__Task statement__:
Return all lines of the records that contain the word "CyberLink".

__Input data__:
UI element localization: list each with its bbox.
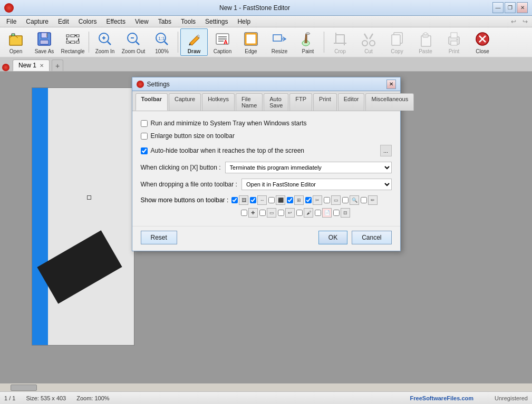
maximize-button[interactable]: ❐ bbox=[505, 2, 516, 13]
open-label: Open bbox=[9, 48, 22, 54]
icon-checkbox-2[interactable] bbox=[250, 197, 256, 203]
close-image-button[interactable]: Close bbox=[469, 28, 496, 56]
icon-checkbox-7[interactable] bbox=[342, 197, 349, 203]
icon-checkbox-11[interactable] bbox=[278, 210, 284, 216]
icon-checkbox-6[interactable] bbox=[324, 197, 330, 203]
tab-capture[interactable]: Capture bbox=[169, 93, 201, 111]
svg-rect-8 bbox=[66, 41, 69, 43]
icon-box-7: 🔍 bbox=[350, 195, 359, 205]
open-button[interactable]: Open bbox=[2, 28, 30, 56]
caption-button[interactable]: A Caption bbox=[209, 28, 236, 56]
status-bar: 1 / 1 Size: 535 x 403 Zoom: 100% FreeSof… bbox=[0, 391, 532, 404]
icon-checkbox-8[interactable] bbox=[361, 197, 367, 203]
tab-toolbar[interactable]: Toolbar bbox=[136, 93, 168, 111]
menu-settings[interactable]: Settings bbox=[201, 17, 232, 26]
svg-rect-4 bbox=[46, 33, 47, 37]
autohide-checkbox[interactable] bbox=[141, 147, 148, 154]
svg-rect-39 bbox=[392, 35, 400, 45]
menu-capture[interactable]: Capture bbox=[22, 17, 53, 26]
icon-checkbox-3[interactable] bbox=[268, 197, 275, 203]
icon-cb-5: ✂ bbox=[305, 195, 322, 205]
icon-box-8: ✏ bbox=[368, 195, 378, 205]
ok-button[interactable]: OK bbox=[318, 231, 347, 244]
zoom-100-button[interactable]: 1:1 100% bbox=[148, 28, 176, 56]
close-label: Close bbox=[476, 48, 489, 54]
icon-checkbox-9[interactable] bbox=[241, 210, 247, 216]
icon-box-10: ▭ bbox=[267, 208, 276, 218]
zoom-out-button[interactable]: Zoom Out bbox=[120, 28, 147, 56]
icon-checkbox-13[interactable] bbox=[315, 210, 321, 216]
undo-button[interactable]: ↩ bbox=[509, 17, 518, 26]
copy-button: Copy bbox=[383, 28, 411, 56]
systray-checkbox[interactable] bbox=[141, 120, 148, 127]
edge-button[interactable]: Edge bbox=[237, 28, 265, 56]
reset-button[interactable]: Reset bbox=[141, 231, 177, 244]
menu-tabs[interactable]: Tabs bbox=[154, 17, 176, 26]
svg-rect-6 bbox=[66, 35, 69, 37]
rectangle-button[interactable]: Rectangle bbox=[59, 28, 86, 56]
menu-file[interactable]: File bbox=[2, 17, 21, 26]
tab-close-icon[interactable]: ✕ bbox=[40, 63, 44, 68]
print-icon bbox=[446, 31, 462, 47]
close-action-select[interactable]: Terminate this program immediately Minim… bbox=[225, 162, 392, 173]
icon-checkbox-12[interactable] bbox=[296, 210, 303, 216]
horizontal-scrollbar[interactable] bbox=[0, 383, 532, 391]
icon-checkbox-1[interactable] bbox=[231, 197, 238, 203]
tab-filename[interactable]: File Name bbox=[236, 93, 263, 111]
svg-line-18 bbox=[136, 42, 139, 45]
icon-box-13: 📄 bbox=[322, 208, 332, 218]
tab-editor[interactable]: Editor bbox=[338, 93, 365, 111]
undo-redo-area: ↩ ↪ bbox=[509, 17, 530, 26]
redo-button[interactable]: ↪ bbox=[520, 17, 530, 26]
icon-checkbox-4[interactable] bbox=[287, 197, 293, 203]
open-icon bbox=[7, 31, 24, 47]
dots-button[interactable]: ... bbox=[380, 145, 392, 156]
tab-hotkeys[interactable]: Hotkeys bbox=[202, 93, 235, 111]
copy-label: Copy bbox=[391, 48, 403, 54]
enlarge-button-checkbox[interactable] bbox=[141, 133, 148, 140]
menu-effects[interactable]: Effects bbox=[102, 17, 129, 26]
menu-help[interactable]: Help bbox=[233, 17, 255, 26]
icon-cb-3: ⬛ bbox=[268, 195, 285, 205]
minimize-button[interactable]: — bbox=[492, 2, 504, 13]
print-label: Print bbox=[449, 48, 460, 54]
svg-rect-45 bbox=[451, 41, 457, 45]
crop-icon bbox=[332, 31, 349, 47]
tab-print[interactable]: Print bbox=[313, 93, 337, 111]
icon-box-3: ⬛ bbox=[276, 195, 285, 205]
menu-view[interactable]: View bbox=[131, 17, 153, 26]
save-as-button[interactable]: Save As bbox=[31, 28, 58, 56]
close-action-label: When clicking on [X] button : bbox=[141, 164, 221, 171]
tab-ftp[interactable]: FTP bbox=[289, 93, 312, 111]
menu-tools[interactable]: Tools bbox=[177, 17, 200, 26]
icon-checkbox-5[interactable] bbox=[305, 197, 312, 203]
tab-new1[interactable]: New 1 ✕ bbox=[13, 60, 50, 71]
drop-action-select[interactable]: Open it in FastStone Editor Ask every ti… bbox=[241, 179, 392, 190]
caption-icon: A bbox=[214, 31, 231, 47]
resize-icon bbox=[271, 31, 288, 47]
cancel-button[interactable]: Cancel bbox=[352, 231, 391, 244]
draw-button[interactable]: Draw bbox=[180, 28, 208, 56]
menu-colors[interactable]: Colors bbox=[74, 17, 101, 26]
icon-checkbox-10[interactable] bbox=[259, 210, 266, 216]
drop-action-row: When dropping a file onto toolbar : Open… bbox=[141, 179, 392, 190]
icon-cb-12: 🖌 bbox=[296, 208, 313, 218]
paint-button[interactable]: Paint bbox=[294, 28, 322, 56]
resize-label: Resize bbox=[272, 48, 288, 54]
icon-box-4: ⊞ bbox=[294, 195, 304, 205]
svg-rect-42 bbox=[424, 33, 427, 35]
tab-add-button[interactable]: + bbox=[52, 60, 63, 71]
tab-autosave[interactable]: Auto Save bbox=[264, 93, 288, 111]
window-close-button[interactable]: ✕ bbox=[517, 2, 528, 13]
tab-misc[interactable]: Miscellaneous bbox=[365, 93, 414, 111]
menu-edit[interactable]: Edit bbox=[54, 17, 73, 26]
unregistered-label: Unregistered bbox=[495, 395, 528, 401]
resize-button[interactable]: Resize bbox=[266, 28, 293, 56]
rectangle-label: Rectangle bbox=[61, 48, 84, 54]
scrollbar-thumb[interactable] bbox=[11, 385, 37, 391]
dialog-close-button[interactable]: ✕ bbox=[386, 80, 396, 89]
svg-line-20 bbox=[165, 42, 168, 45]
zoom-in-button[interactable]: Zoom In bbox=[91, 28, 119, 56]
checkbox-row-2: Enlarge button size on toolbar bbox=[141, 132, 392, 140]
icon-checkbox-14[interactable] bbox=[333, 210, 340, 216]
...
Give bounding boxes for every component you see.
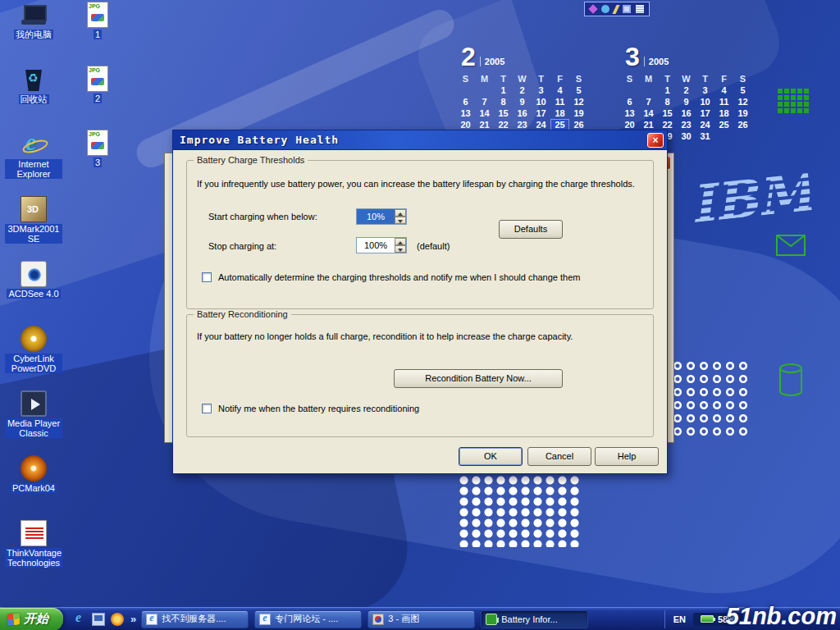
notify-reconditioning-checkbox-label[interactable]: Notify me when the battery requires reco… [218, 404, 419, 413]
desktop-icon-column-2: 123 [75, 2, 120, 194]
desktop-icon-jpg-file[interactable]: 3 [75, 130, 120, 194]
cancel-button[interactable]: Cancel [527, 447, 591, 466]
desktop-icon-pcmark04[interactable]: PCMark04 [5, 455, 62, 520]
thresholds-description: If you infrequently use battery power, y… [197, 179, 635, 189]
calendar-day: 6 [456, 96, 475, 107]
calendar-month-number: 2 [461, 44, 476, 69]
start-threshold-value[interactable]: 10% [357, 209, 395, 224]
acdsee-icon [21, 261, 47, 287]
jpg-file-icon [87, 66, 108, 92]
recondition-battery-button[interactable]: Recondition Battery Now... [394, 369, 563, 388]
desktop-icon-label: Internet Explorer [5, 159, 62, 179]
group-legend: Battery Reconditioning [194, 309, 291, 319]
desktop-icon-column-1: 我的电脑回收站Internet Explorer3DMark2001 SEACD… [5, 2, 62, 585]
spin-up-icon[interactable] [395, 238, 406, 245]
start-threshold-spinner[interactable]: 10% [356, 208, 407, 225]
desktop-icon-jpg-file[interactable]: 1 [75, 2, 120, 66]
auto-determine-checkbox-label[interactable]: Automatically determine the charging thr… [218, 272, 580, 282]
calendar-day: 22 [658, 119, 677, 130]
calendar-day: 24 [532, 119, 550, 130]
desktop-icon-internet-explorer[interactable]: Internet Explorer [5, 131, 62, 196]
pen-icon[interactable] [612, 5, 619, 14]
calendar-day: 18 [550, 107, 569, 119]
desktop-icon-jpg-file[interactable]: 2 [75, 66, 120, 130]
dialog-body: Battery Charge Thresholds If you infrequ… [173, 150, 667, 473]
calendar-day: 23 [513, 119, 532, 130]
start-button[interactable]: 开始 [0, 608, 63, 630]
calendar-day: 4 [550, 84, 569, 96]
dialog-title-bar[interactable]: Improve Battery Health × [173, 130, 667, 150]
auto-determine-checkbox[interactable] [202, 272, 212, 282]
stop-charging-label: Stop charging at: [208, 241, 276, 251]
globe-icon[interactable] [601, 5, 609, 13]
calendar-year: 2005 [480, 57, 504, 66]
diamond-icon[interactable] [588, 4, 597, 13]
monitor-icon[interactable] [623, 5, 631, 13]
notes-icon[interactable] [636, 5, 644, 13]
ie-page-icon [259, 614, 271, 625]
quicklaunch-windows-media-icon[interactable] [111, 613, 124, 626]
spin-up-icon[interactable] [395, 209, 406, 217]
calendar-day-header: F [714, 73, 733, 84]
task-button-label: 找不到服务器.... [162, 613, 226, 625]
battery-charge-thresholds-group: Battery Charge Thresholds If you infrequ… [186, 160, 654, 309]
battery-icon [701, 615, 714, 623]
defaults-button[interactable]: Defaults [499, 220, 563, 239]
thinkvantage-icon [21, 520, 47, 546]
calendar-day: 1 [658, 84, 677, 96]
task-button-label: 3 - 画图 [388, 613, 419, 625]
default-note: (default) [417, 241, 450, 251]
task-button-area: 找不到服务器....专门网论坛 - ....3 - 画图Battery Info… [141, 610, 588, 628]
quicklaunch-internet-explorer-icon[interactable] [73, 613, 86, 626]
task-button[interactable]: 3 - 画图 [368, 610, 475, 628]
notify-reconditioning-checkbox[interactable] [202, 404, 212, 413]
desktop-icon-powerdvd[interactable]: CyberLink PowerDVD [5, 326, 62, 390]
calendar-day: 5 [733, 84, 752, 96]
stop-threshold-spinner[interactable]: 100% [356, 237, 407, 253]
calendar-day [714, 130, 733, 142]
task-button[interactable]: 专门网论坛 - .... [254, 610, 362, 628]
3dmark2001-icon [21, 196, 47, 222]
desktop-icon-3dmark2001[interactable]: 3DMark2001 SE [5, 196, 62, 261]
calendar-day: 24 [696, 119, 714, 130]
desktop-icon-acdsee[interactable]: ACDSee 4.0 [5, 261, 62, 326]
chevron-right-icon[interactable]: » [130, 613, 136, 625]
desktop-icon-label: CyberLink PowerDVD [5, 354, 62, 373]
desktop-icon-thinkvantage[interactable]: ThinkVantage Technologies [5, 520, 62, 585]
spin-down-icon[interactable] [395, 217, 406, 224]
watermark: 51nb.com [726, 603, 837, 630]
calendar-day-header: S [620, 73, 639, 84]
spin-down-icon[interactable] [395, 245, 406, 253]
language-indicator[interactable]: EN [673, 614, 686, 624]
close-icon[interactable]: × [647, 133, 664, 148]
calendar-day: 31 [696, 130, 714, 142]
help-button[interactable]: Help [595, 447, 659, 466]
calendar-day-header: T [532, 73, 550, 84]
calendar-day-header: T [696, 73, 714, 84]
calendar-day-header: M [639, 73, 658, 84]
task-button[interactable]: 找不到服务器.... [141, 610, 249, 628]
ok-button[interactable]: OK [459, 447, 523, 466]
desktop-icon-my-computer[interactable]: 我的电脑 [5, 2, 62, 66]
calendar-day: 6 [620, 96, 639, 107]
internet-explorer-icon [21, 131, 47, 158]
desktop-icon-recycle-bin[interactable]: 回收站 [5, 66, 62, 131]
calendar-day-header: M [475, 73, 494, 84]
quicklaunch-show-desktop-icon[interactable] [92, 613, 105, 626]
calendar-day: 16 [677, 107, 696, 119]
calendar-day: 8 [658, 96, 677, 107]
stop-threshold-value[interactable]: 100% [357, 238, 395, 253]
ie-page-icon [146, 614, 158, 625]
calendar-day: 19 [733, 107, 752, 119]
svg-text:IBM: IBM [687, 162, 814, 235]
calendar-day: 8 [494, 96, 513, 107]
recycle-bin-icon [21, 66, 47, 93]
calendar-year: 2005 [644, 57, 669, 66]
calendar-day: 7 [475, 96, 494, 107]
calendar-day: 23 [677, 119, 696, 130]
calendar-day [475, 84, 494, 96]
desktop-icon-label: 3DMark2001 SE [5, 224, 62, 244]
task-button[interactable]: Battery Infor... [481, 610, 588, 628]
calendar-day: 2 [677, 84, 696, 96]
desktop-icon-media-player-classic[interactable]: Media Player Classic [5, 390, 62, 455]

__Written answer__:
desktop-icon-powerdvd[interactable]: CyberLink PowerDVD [5, 326, 62, 390]
desktop-icon-label: CyberLink PowerDVD [5, 354, 62, 373]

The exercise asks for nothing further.